So your job was eliminated, or you were laid off – now what should you put on LinkedIn when you’re unemployed?
What should you disclose about your job search and goals – and how much? What current job should you list on LinkedIn?
How should you deal with or mention your unemployment status, if at all?
It’s best to craft a strategy for your LinkedIn Profile that helps head off questions and draws more traffic. Here’s how to write a strong leadership-level LinkedIn Profile while you’re still a free agent:
1 – What to put in your LinkedIn HEADLINE when you’re unemployed.
Here’s where you’ll want to ensure your leadership value proposition (rather than your employment status) stands out.
After all, your Headline is prime real estate—displayed in nearly every interaction you’ll have on the site AND the #1 most heavily weighted field in LinkedIn’s indexing scheme.
However, your employment status is NOT the brand message to send to employers. Instead, you’ll want to display a clear promise of value, while alluding to (but not directly stating) your executive job search.
These examples show how you can make your message clear to employers, without the negative connotation of “unemployed” in your Headline:
Revenue Officer. Consistent #1 Market Share & Customer Acquisition. Ready to Produce Results in Telecom, SaaS, or Retail
IT Director | VP of IT | Open to Infrastructure, Applications, or Networking Leadership in Managed Services
See A Fast Formula for a Powerful LinkedIn Headline for more insight on creating an effective Headline that attracts employers.
2 – What to put in your LinkedIn SUMMARY / ABOUT section when you’re unemployed.
Just like your Headline, the About section (formerly the Summary) can be used to deliver a direct message to employers—referring to your value proposition first and foremost.
In addition to a list of your career high points, consider starting your About text with a message similar to this example:
“I take companies to next-level growth – building IT operations as CIO that cut OPEX up to 30% and delivering apps that generate revenue, heading digital transformation, and cutting ticket resolution time 50% using analytics. Cost, value, and ROI are crucial factors in operationalizing business decisions and improving our productivity.”

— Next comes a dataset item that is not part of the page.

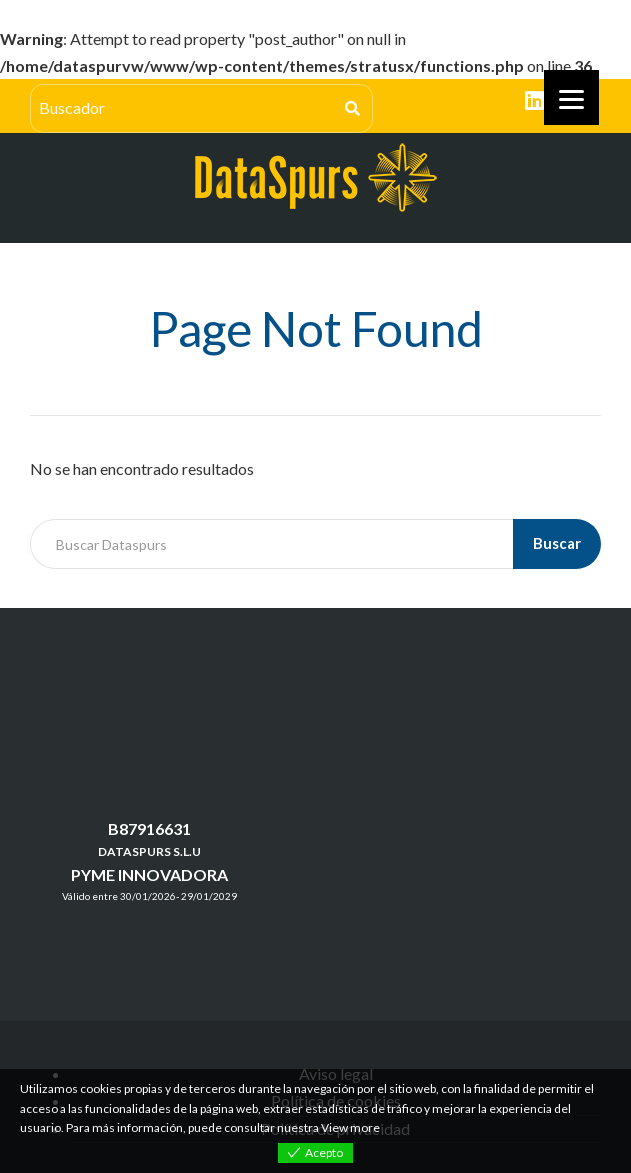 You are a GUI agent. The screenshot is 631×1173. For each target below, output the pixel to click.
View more (350, 1127)
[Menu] (571, 97)
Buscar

Note the keywords built into this introduction (IT operations, IaaS, digital transformation, analytics, OPEX, ROI), telling employers this executive is interested in another CIO role.
You can also close your About section a call to action that states:
“I’m eager to discuss requirements for a Business Development VP who can open multiyear sales opportunities at the CIO or CTO level, using a sales background in cloud services, AI, and software.”
In this example, Business Development VP, sales, CIO, CTO, cloud services, AI, software, and other industry-specific terms are all used as keywords to attract attention from the right employer.
Remember, you actually have BETTER opportunities to promote yourself on LinkedIn when unemployed! Use the About section to openly display your expertise, without worrying that your CEO, Board, or team are viewing your Profile with suspicion.
3 – What to put in your LinkedIn EXPERIENCE section when unemployed.
If your employment ended only recently, you have several options.
Some users leave the Profile Experience section alone for a few months, especially if they’re receiving severance pay from an executive role.
Another option is to simply give your former job an End Date on your LinkedIn Profile. While doing so will drop your Profile’s searchability (slightly), this is also the most straightforward way to show your current status.
In some cases, executives add a “current job” entry to give recruiters an idea of the title they’re seeking, while making it clear they’re currently unemployed. Should you decide to do so, a simple “COO in Transition” or “IT Leader Open to Project Opportunities” can educate Profile readers on your status.
What you should put on LinkedIn when you’re unemployed, basically, is a reflection of what you offer employers going FORWARD.
It’s not about your unemployment status, but what you uniquely offer the right employer.
So go ahead and be more open, writing your Profile to gain more views from employers – and setting you up to find the right opportunity.